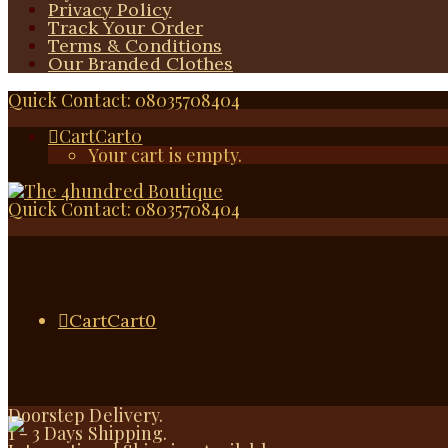
Privacy Policy
Track Your Order
Terms & Conditions
Our Branded Clothes
Quick Contact: 08035708404
Cart
Cart
0
Your cart is empty.
Quick Contact: 08035708404
Cart
Cart
0
Doorstep Delivery.
1 - 3 Days Shipping.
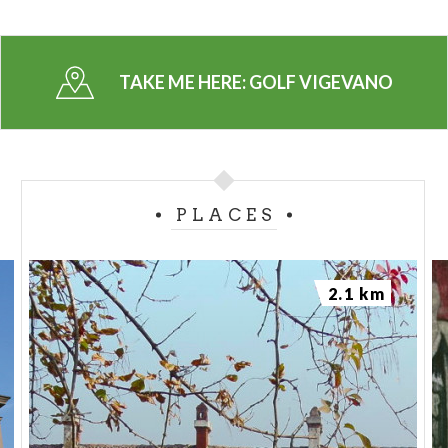
TAKE ME HERE:
GOLF VIGEVANO
PLACES
2.1 km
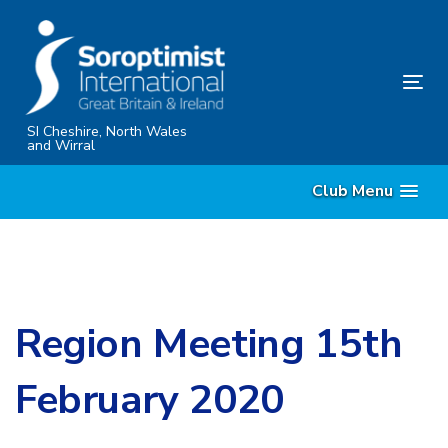
Skip
Skip
links
to
content
Tog
nav
SI Cheshire, North Wales
and Wirral
Club Menu
Region Meeting 15th
February 2020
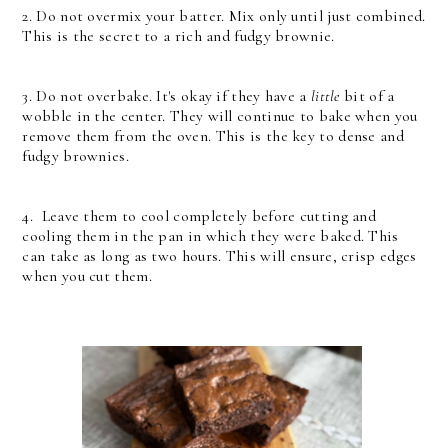
2. Do not overmix your batter. Mix only until just combined.
This is the secret to a rich and fudgy brownie.
3. Do not overbake. It's okay if they have a
little
bit of a
wobble in the center. They will continue to bake when you
remove them from the oven. This is the key to dense and
fudgy brownies.
4. Leave them to cool completely before cutting and
cooling them in the pan in which they were baked. This
can take as long as two hours. This will ensure, crisp edges
when you cut them.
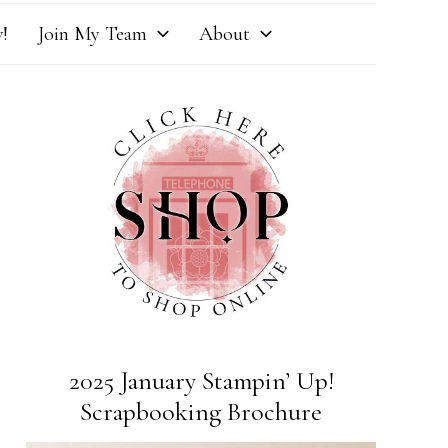
!
Join My Team
About
2025 January Stampin’ Up!
Scrapbooking Brochure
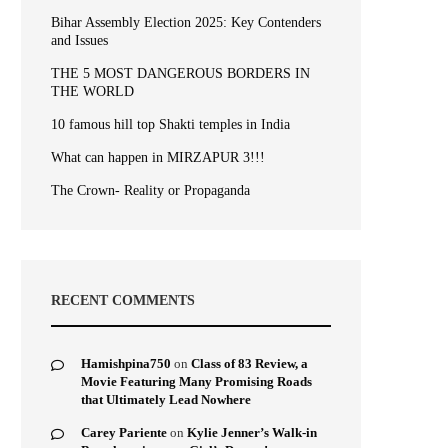
Bihar Assembly Election 2025: Key Contenders
and Issues
THE 5 MOST DANGEROUS BORDERS IN
THE WORLD
10 famous hill top Shakti temples in India
What can happen in MIRZAPUR 3!!!
The Crown- Reality or Propaganda
RECENT COMMENTS
Hamishpina750
on
Class of 83 Review, a
Movie Featuring Many Promising Roads
that Ultimately Lead Nowhere
Carey Pariente
on
Kylie Jenner’s Walk-in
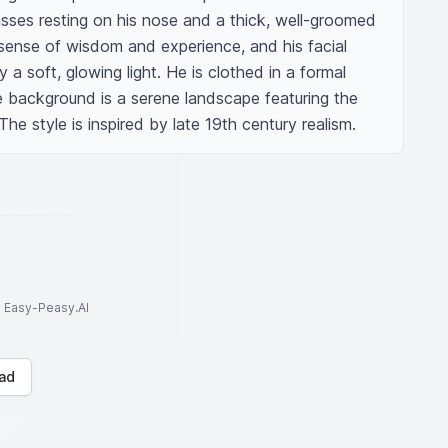
lasses resting on his nose and a thick, well-groomed 
sense of wisdom and experience, and his facial 
a soft, glowing light. He is clothed in a formal 
he background is a serene landscape featuring the 
. The style is inspired by late 19th century realism.
to Easy-Peasy.AI
ad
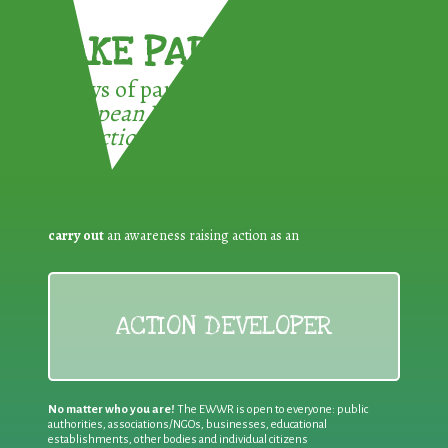
TAKE PART !
3 ways of participating in the
European Week for Waste
Reduction:
carry out
an awareness raising action as an
ACTION DEVELOPER
No matter who you are!
The EWWR is open to everyone: public
authorities, associations/NGOs, businesses, educational
establishments, other bodies and individual citizens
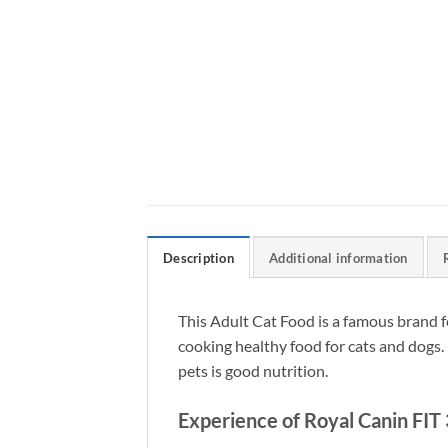
Description
Additional information
This Adult Cat Food is a famous brand f
cooking healthy food for cats and dogs. 
pets is good nutrition.
Experience of Royal Canin FIT 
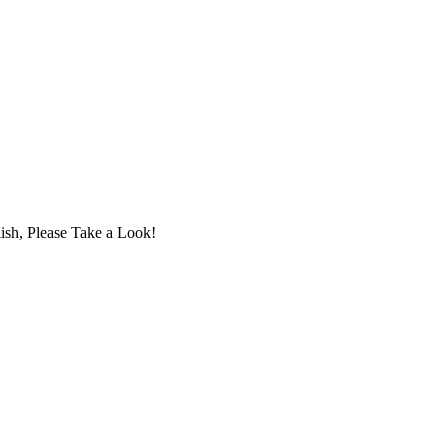
ish, Please Take a Look!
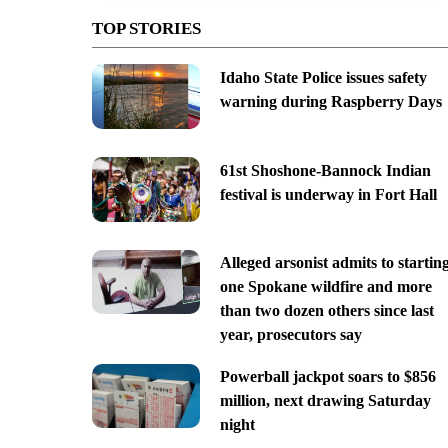
TOP STORIES
Idaho State Police issues safety
warning during Raspberry Days
61st Shoshone-Bannock Indian
festival is underway in Fort Hall
Alleged arsonist admits to startin
one Spokane wildfire and more
than two dozen others since last
year, prosecutors say
Powerball jackpot soars to $856
million, next drawing Saturday
night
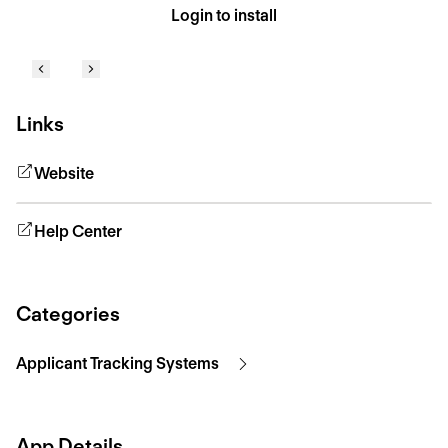
Login to install
Links
Website
Help Center
Categories
Applicant Tracking Systems
App Details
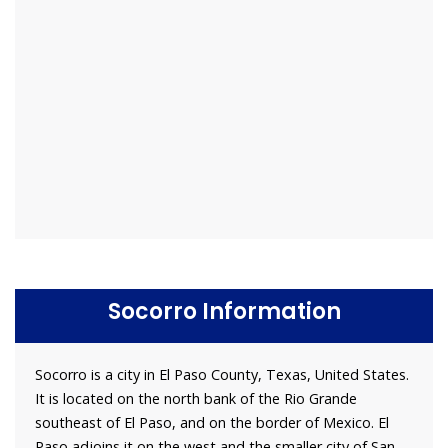
Socorro Information
Socorro is a city in El Paso County, Texas, United States.
It is located on the north bank of the Rio Grande
southeast of El Paso, and on the border of Mexico. El
Paso adjoins it on the west and the smaller city of San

◆ EXERCISE REQUIREMENTS ◆
Reproduce, exactly and only, the lines running from the one with "southeast of El" to the end of the listing above.

◆ EXPECTED ANSWER ◆
southeast of El Paso, and on the border of Mexico. El
Paso adjoins it on the west and the smaller city of San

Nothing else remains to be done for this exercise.